[AVAILABLE RECORDS Boundary: Start]

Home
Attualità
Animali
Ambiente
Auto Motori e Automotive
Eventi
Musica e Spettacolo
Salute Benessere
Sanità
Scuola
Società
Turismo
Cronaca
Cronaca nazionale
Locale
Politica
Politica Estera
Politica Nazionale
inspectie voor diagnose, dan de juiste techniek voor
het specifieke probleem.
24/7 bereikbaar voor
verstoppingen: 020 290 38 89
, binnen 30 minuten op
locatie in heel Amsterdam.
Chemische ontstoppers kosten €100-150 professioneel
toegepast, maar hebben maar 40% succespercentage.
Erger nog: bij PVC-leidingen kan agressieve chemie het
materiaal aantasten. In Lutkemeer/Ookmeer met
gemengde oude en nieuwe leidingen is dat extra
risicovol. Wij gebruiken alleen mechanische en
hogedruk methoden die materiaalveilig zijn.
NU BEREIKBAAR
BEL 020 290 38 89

[AVAILABLE RECORDS Boundary: End]
[AVAILABLE RECORDS Boundary: Start]

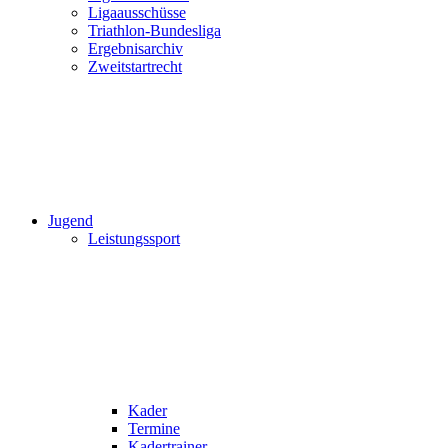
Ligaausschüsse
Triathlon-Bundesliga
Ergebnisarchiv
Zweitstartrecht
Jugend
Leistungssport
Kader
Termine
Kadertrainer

[AVAILABLE RECORDS Boundary: End]
[AVAILABLE RECORDS Boundary: Start]

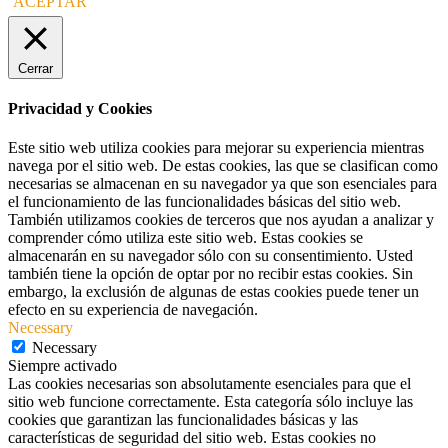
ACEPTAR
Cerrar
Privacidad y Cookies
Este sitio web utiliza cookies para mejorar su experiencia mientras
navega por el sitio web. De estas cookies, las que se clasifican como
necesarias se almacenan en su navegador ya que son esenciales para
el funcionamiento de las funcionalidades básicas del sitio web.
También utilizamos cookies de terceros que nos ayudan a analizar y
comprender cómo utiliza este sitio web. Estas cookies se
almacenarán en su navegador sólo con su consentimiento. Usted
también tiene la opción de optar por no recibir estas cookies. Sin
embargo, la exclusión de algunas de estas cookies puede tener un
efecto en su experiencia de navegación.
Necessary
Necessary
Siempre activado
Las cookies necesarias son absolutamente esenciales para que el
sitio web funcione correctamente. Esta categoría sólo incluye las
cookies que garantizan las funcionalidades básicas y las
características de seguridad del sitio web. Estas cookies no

[AVAILABLE RECORDS Boundary: End]

Scan the material above for the string "sólo". Return each line where it occurs.

almacenarán en su navegador sólo con su consentimiento. Usted
sitio web funcione correctamente. Esta categoría sólo incluye las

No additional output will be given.